Over the last 15 years, the Tsien Lab has worked on activity-dependent regulation of CREB and NFAT, two transcription factors of importance for changing the relative abundance of many neuronal proteins. We study excitation-transcription coupling because of a biophysical interest in voltage-dependent processes, harkening back to ion channel gating, and a cell biological fascination with how information is conveyed over a distance. While some scientists believe that diffusion of Ca2+ to nuclear enzymes is sufficient to account for signaling from surface membrane to nucleus, our evidence favors the idea that Ca2+ emanating from L-type channels acts locally to cause changes in phosphorylation state of protein components, that then travel to the nucleus. Characterizing the “black-box” features of this system (steep voltage-dependence; bell-shaped frequency dependence) has led to a partial understanding of the underlying mechanisms. Changes in the pattern of neuronal gene expression must ultimately be related to the role of individual neurons in information processing. Transcriptional regulation in the nucleus must be coordinated with local changes in protein translation, in dendrites and possibly axons as well.

Related Publications

Wheeler DG … Tsien W. Cav1 and Cav2 channels engage distinct modes of Ca2+ signaling to control CREB-dependent gene expression. Cell. 2012. DOI.
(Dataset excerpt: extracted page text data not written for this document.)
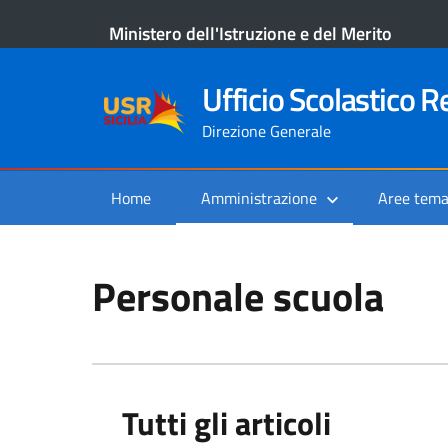
Ministero dell'Istruzione e del Merito
Ufficio Scolastico Re
Direzione Generale
Home
Amministrazione
Aree tema
Personale scuola
Tutti gli articoli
Grid of 12 Synaptic Images Showing that Voltage-Dependent-Gated Cav1 Channels Use the Ca2+ Nanodomain to Drive Local CaMKII Aggregation and Trigger Communication with the Nucleus
We found that voltage-dependent-gated Cav1 channels use the Ca2+ nanodomain to drive local CaMKII aggregation and trigger communication with the nucleus.

Activity-dependent gene expression triggered by Ca2+ entry into neurons is critical for learning and memory, but whether specific sources of Ca2+ act distinctly or supply to a common pool was uncertain. We found that voltage-dependent-gated Cav1 channels use the Ca2+ nanodomain to drive local CaMKII aggregation and trigger communication with the nucleus. In contrast, Cav2 channels must elevate Ca2+ concentration microns away and promote CaMKII aggregation at Cav1 channels, making them less efficient in signaling to the nucleus.

Wheeler DG. … Tsien RW. CaMKII locally encodes L-type channel activity to signal to nuclear CREB in excitation-transcription coupling. Journal of Cell Biology. 2008. DOI.

Grid of 6 Synaptic Images Showing that Signaling Strength is Steeply Dependent on Depolarization
We found that signaling strength is steeply dependent on depolarization.

The dynamics of signaling from ion channels to the nucleus in excitable cells is dependent on pulsatile membrane depolarizations. To better understand excitation-transcription coupling, we characterized the dependence of cAMP response element-binding phosphorylation on the level and duration of membrane depolarization. We found that signaling strength is steeply dependent on depolarization, and that Ca2+/CaM-dependent protein kinase II acting near the channel couples local Ca2+ rises to signal transduction, encoding the frequency of Ca2+ channel openings, rather than the Ca2+ flux.